What's going on here? A robust body of behavioral research shows humans are easily motivated to change their behavior through exclusion. Ward said that to understand the insult effect, think about high school.
"We are pack animals. We don't want to be rejected by any groups," she said. .
Getting the cold shoulder often makes teen-agers fight even harder to be accepted by an "in" crowd. Being rejected by "exclusive" brands taps into the same human nature, Ward said. It just makes consumers work harder -- in grown-up terms, spend more -- to belong.
The effectiveness of insults has its limits – in the study, it didn't work on brands like H&M or The Gap -- but it's not limited to luxury, Ward found. Anything that helps consumers connect with an idealized version of themselves qualifies, products Ward calls "aspirational." When she ran the test for eco-friendly products, for example, consumers who were treated poorly were willing to pay more for them, too.
Ward doesn't believe sales staff at expensive stores are trained to behave this way; they are simply a product of pack mentality, too, she said.
"Once you become part of the luxury environment, it allows you to channel this feeling of superiority," she said.
Pam Danziger, president of luxury brand research firm Unity Marketing, concedes that snooty sales staff is a reality in many stories, but she was highly critical of the message implied by Ward’s research.
“Luxury consumers are among the most empowered consumers because of their wealth and ability to pay, and they wouldn't for a moment accept that kind of treatment…to me, I think it's a huge disservice to luxury brands to lead them down that path,” Danziger said. Many high-end retailers have spent the past decade or so training staff to be less judgmental, she said.

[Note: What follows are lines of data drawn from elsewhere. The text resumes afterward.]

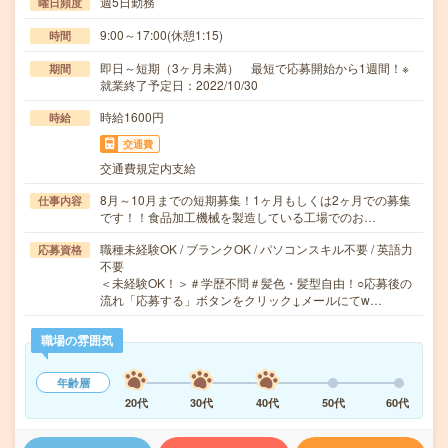
週5日勤務
曜日頻度
9:00～17:00(休憩1:15)
時間
即日～短期（3ヶ月未満） 最短で応募開始から1週間！※
期間
就業終了予定日：2022/10/30
時給1600円
時給
交通費
交通費規定内支給
8月～10月までの短期募集！1ヶ月もしくは2ヶ月での募集
仕事内容
です！！食品加工機械を製造している工場でのお…
職種未経験OK / ブランクOK / パソコンスキル不要 / 英語力
応募資格
不要
＜未経験OK！＞＃学歴不問＃髪色・髪型自由！○応募後の
流れ「応募する」ボタンをクリック↓メールにてw…
職場の雰囲気
年齢層
20代
30代
40代
50代
60代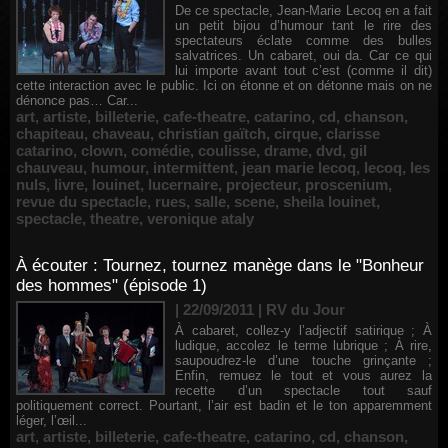
De ce spectacle, Jean-Marie Lecoq en a fait
un petit bijou d’humour tant le rire des
spectateurs éclate comme des bulles
salvatrices. Un cabaret, oui da. Car ce qui
lui importe avant tout c’est (comme il dit)
cette interaction avec le public. Ici on étonne et on détonne mais on ne
dénonce pas… Car...
art
,
artiste
,
billeterie
,
cafe-theatre
,
catarino
,
cd
,
chanson
,
chapiteau
,
chaveau
,
christian gaïtch
,
cirque
,
clarisse
catarino
,
clown
,
comédie
,
coulisse
,
drame
,
dvd
,
gil
chauveau
,
humour
,
intermittent
,
jean marie lecoq
,
lecoq
,
les
nuls
,
livre
,
louinet
,
lucernaire
,
projecteur
,
proscenium
,
revue du spectacle
,
rues
,
salle
,
scene
,
sheila louinet
,
spectacle
,
theatre
,
veronique ataly
À écouter : Tournez, tournez manège dans le "Bonheur
des hommes" (épisode 1)
| 22/09/2011
|
RV du Jour
À cabaret, collez-y l’adjectif satirique ; À
ludique, accolez le terme lubrique ; À rire,
saupoudrez-le d’une touche grinçante ;
Enfin, remuez le tout et vous aurez la
recette d’un spectacle tout sauf
politiquement correct. Pourtant, l’air est badin et le ton apparemment
léger, l’œil...
art
,
artiste
,
billeterie
,
cafe-theatre
,
catarino
,
cd
,
chanson
,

At one store where she consults, corporate myth includes a customer who arrived on bicycle, was mistaken for a delivery boy, and purchased a $10,000 watch.
Stores have also tried to be more friendly as luxury brands work to expand their market beyond the ultra-rich to so-called “HENRYs” – high-earners-not-yet-rich consumers -- who might be uncomfortable walking up to the glass counter. HENRYs buy 90 percent of luxury goods, according to Unity research.
Being rude “could kill your business and scare off customers that really matter,” she said.
Danziger noted that Ward’s study focused on “aspirational” consumers, who by seemingly definition don’t feel like they belong in luxury stores, and suggested that colored the results.
So, armed with the knowledge of the subliminal snobby sales technique, can consumers avoid the trap of overpaying for shabby treatment? Is it as easy simply acting like you belong?
"No," Ward said. "Maybe you have this hope that you'll be impervious to rejection, but it is so embedded in our nature as humans that it's hard to resist it."